Ein molekularer Schalter hat die Fähigkeit, die Substanz Myelin bei Tieren einzuschalten, die bei Erkrankungen wie Multipler Sklerose (MS) die Regeneration fördert und neurologische Schäden repariert. Das entdeckten nun Forscher der Mayo Clinic. Dies und frühere Studeinergebnisse an Tiermodellen könnten eine bereits zugelassene Therapie zur Verabreichung von Nahrungsmitteln und Arzneimitteln vorantreiben und auch zu neuen Strategien zur Behandlung von Krankheiten des Zentralnervensystems führen.



 

Regeneration von Myelin

Untersuchungen von Isobel Scarisbrick, Ph.D., veröffentlicht im Journal of Neuroscience, haben ergeben , dass der Körper durch das genetische Ausschalten eines durch Blutproteine ​​aktivierten Rezeptors namens Protease Activated Receptor 1 (PAR1) die Regeneration von Myelin, einer fetthaltigen Substanz, einschaltet Überzieht und schützt die Nerven.

„Die Regeneration von Myelin birgt ein enormes Potenzial zur Verbesserung der Funktion. Wir haben gezeigt, dass die neurologische Heilung durch die Blockade des PAR1-Rezeptors viel besser und schneller vonstatten geht. In vielen Fällen hat das Nervensystem sehr gute angeborene Fähigkeiten zur Reparatur“, erklärt Studienleiter Dr. Scarisbrick. „Dies ist der Grundstein für die Entwicklung neuer klinisch relevanter Strategien zur Regeneration von Myelin.“

 

Myelin, Thrombin und das Nervensystem

Myelin wirkt wie ein Drahtisolator, der elektrische Signale schützt, die durch das Nervensystem gesendet werden. Eine Demyelinisierung oder Verletzung des Myelins verlangsamt die elektrischen Signale zwischen den Gehirnzellen, was zu einem Verlust der sensorischen und motorischen Funktion führt. Manchmal ist der Schaden dauerhaft. Demyelinisierung tritt bei Erkrankungen wie Multiple Sklerose, Alzheimer, Huntington, Schizophrenie sowie Rückenmarksverletzungen auf.
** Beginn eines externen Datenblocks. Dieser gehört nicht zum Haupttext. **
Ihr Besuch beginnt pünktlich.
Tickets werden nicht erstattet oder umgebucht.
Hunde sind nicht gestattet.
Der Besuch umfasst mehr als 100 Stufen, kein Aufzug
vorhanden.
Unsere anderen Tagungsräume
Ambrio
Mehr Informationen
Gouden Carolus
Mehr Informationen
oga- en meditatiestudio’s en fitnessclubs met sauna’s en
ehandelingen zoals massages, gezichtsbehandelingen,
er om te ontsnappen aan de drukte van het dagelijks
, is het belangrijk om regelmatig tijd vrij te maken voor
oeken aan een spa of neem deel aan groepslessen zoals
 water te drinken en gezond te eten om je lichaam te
Thrombin ist ein Protein im Blut, das die Heilung unterstützt. Zu viel Thrombin löst jedoch den PAR1-Rezeptor auf der Zelloberfläche aus und blockiert die Myelinproduktion. Oligodendrozyten-Vorläuferzellen, die zur Myelinregeneration befähigt sind, werden häufig an Stellen mit Myelinverletzungen gefunden. Einschließlich demyelinisierender Verletzungen bei Multipler Sklerose.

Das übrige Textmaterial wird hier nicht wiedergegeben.